!pip install statsmodels==0.12.2

# Imports
import pandas as pd
import numpy as np
import matplotlib.pyplot as plt
import seaborn as sns
import scipy.stats as stats
import statsmodels.api as sm

# Uploading the dataset
behaviour = pd.read_csv('mdk_study_essential_values.csv')
behaviour.head()

## To what extent does daily screen time and outdoor play affect the disruptiveness in children (ages ranging from 2-5)?

### Abstract

This investigation has been carried out to find a possible correlation between a child's disruptiveness and the possible causes of it. A multiple regression model has been created to showcase this. Screen time on a TV and playing games has been examined as well as the child's outdoor play time, gender and age. It was unexpected to see that screen time had no large effect on their disruptiveness but rather outdoor play time. Hence, it can be derived that outdoor play time is a contributor to a child's social skills however, more variables should be included to further expand on this investigation.

### Introduction

As the prevalence of technology rises its drawbacks also become noticeable.

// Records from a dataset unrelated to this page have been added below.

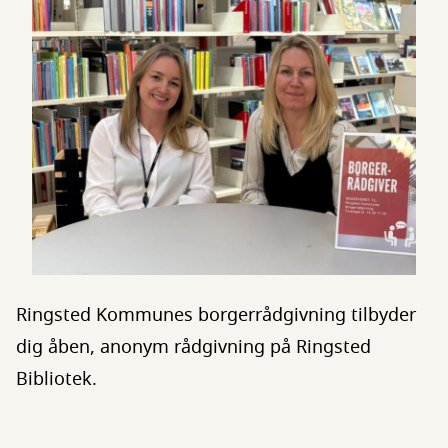
Ringsted Kommunes borgerrådgivning tilbyder
dig åben, anonym rådgivning på Ringsted
Bibliotek.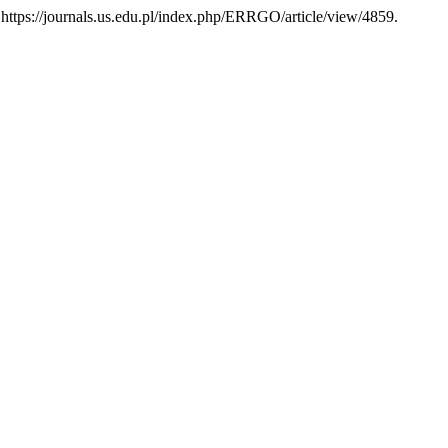
 https://journals.us.edu.pl/index.php/ERRGO/article/view/4859.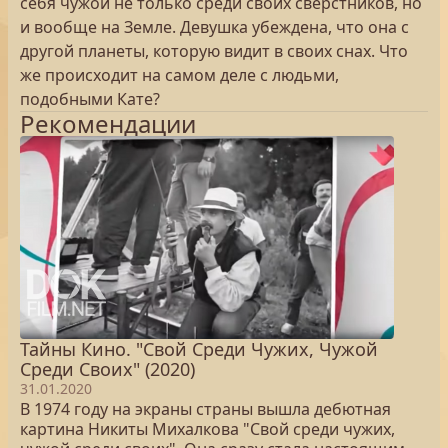
себя чужой не только среди своих сверстников, но
и вообще на Земле. Девушка убеждена, что она с
другой планеты, которую видит в своих снах. Что
же происходит на самом деле с людьми,
подобными Кате?
Рекомендации
Тайны Кино. "Свой Среди Чужих, Чужой
Среди Своих" (2020)
31.01.2020
В 1974 году на экраны страны вышла дебютная
картина Никиты Михалкова "Свой среди чужих,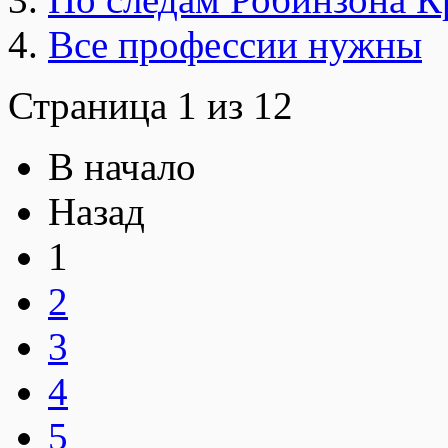
Все профессии нужны
Страница 1 из 12
В начало
Назад
1
2
3
4
5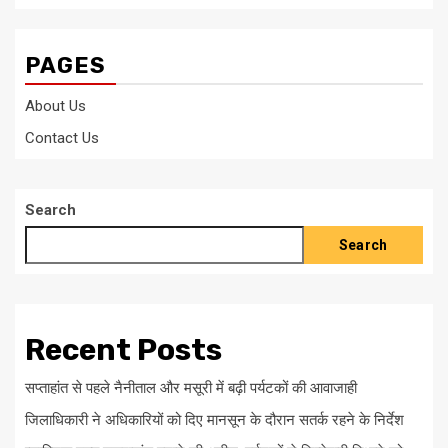
PAGES
About Us
Contact Us
Search
Search
Recent Posts
सप्ताहांत से पहले नैनीताल और मसूरी में बढ़ी पर्यटकों की आवाजाही
जिलाधिकारी ने अधिकारियों को दिए मानसून के दौरान सतर्क रहने के निर्देश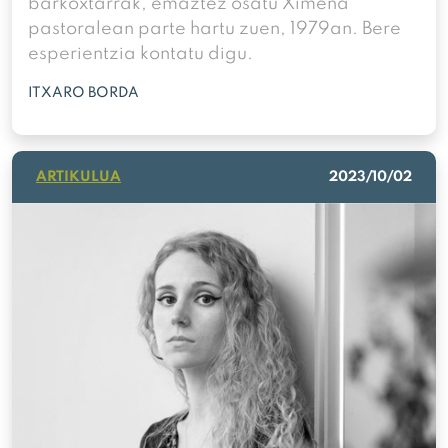
barkoxtarrak, emaztez osatu Ximena
pastoralean parte hartu zuen, 1979an. Bere
esperientzia kontatu digu.
ITXARO BORDA
ARTIKULUA
2023/10/02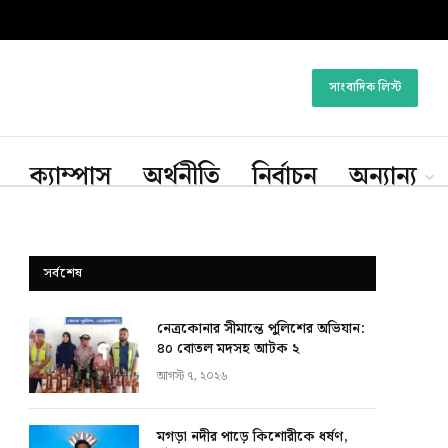
সাংবাদিক লিস্ট
ক্যাম্পাস
অর্থনীতি
নির্বাচন
অন্যান্য
সর্বশেষ
নেত্রকোনার সীমান্তে পুলিশের অভিযান:
৪০ বোতল মদসহ আটক ২
আগস্ট ৭, ২০২৬
মগড়া নদীর পাড়ে কিশোরীকে ধর্ষণ,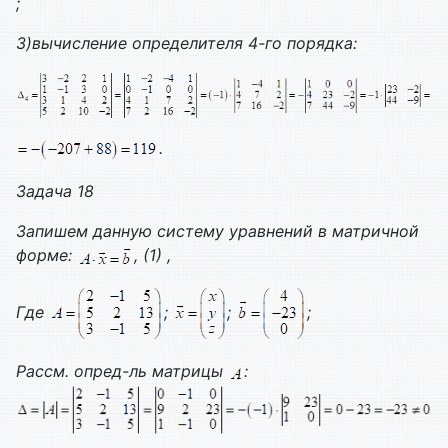
;
3)вычисление определителя 4-го порядка:
.
Задача 18
Запишем данную систему уравнений в матричной
форме:
, (1) ,
Где
;
;
;
Рассм. опред-ль матрицы
: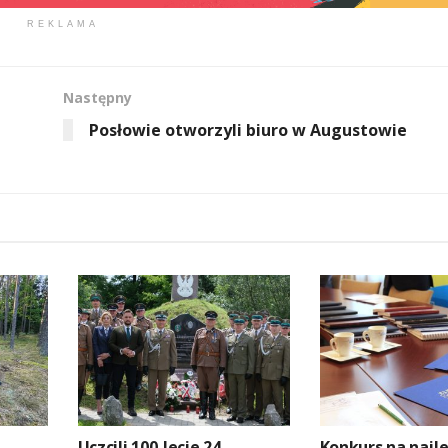
REKLAMA
Następny
Posłowie otworzyli biuro w Augustowie
Uczcili 100-lecie 24.
Konkurs na najl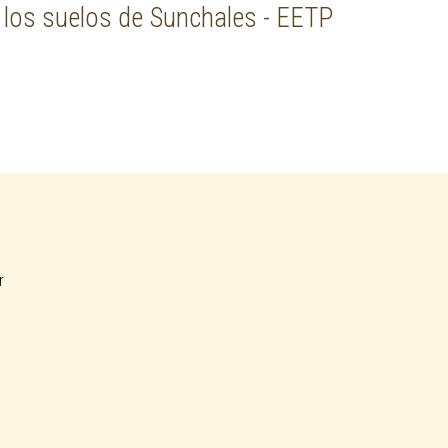
e los suelos de Sunchales - EETP
r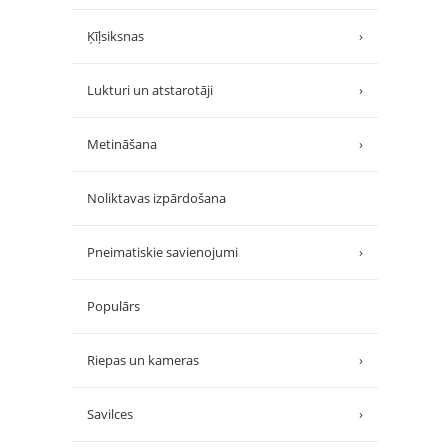
Ķīļsiksnas
›
Lukturi un atstarotāji
›
Metināšana
›
Noliktavas izpārdošana
Pneimatiskie savienojumi
›
Populārs
Riepas un kameras
›
Savilces
›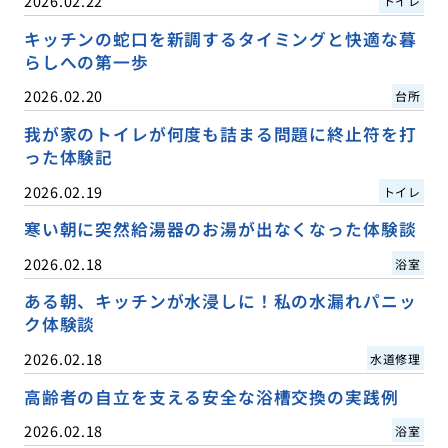
2026.02.22
トイレ
キッチンの蛇口を新調するタイミングと快適な暮
らしへの第一歩
2026.02.20
台所
我が家のトイレが何度も詰まる問題に終止符を打
った体験記
2026.02.19
トイレ
寒い朝に突然給湯器のお湯が出なくなった体験談
2026.02.18
浴室
ある朝、キッチンが水浸しに！私の水漏れパニッ
ク体験談
2026.02.18
水道修理
高齢者の自立を支える安全な浴槽交換の実践例
2026.02.18
浴室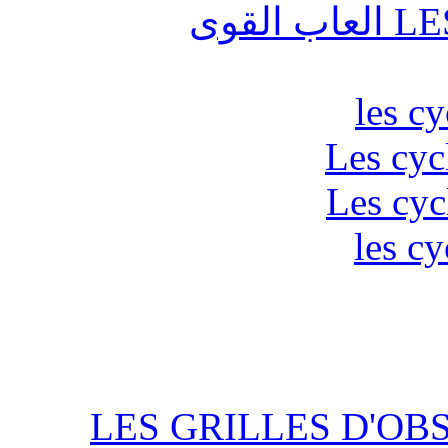
قوى
les c
Les cyc
Les cyc
les cy
LES GRILLES D'OB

Children, in contrast to children 20 years ago have vastly different daily lives. Instead of playing in the playground as their main source of entertainment, video games have become the primary enjoyment. This is what will be the study of this report, the ways in which screen time affects a child's social abilities or rather - disruptiveness. This is something of value to investigate as one knows that being reliant on a screen for entertainment is not ideal, however, it still hasn't gotten as much awareness as it should. We will be studying this using the screen time of children whilst watching television or playing video games, their gender, age and their time spent outdoors - these will all be plotted against their disruptiveness to hopefully be able to draw conclusions. The model that this investigation ended up with showed us that outdoor play time had the largest influence on a childs disruptiveness, essentially telling us that despite screen time being outdoors is the most important.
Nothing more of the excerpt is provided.